Figure 5.. scRNA-seq analysis showed HSC and B lymphoid signatures in E11.5 pre-HSCs and E12 and E14 FL HSCs

(A) Dimensionality reduction of scRNA-seq data using PCA colored by cell type. E11A, E11.5 AGM pre-HSCs; E11Y, E11.5 YS pre-HSCs; E12F, E12.5 FL HSCs; and E14F, E14.5 FL HSCs. (B) A heatmap depicting the expression of HSC-, B cell-, T cell-, and ILC-related genes in the E11 AGM and YS pre-HSC populations and E12.5 and E14.5 FL HSCs. Red, blue, and yellow intensities indicate high, low, and intermediate expression levels, respectively. (C) Pseudo-time analysis of our scRNA-seq data. (D) Velocity analysis of the 96-cell data, indicating two directions (right arrow and left arrow). (E) Genes that were highly expressed at both ends of the arrows in Figure 1D were applied to the gene expression subsets of HSC and B progenitors in the ImmGen database (https://www.immgen.org/Databrowser19/DatabrowserPage.html). (F and G) Pseudo-time analysis of the public data on E11.5 pre-HSCs (types I and II), intra-aortic clusters (IACs), and E14.5 FL HSCs.^, Each cell type was also mapped in the pseudo-time analysis. (H) Selected HSC- and lymphoid cell-related genes were plotted in the pseudo-time analysis of the public data. Genes expressed and/or essential for HSC/MPP (top panel), HSC/B progenitors (center panel), and B progenitors (bottom panel) are depicted. (I) Velocity analysis of the public datasets.
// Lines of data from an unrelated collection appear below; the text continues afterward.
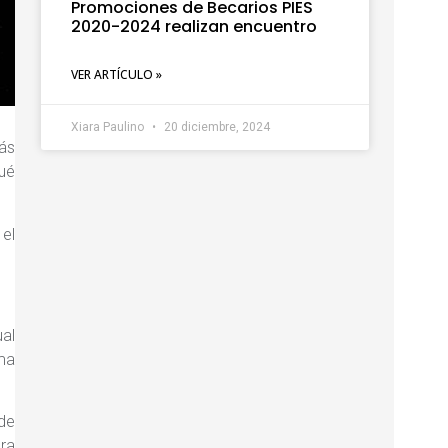
Promociones de Becarios PIES
2020-2024 realizan encuentro
VER ARTÍCULO »
Xiara Paulino
20 diciembre, 2024
ás
qué
 el
ual
rma
de
ara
Figure 6.. Our working model proposing EC-derived multiple waves of hematopoiesis

(A) EC-derived (HSC-independent) and HSC-derived lymphopoiesis show how we can estimate the percentages of each wave. (B) Multiple waves of hematopoiesis produce MPPs, LPs, B-1a cells, and HSCs during E7.5–E11.5. EC-derived HSPCs are the major cell populations in young animals. While postnatal HSC-derived lymphoid cells replace these embryonic EC-derived blood cells with age, a significant percentage of embryonic EC-derived lymphocytes persist in old mice.